::: SUPPLIED RECORDS :::

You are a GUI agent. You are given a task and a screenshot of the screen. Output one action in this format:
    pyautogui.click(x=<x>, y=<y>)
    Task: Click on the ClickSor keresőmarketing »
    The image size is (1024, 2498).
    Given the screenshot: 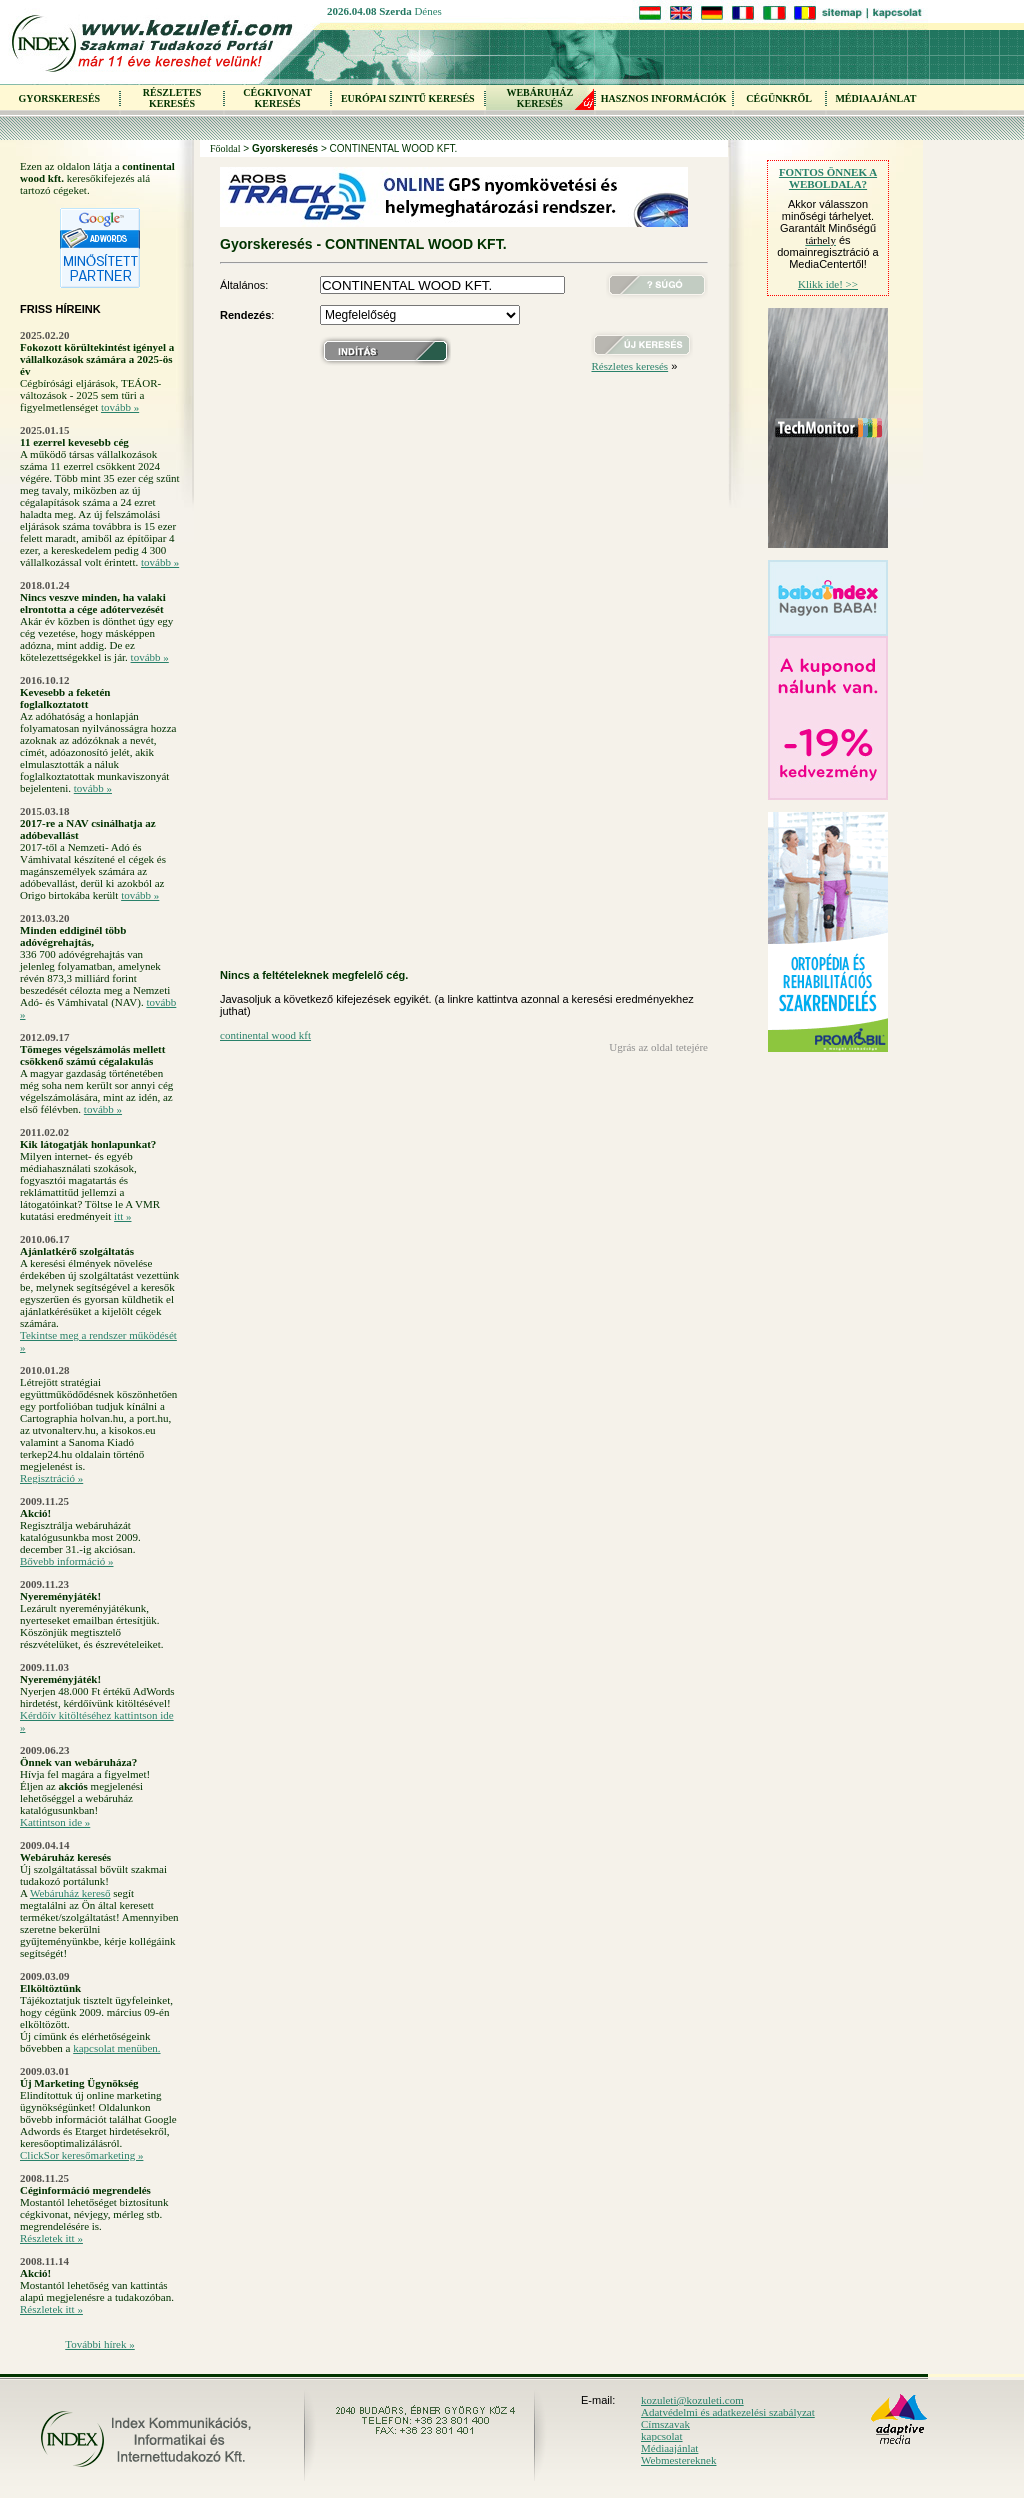 What is the action you would take?
    pyautogui.click(x=81, y=2155)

:::

Take the lines from the first line of the records through the line holding "The image size is (1024, 2498).", both included, and please reproduce them exactly with nothing added.

You are a GUI agent. You are given a task and a screenshot of the screen. Output one action in this format:
    pyautogui.click(x=<x>, y=<y>)
    Task: Click on the ClickSor keresőmarketing »
    The image size is (1024, 2498).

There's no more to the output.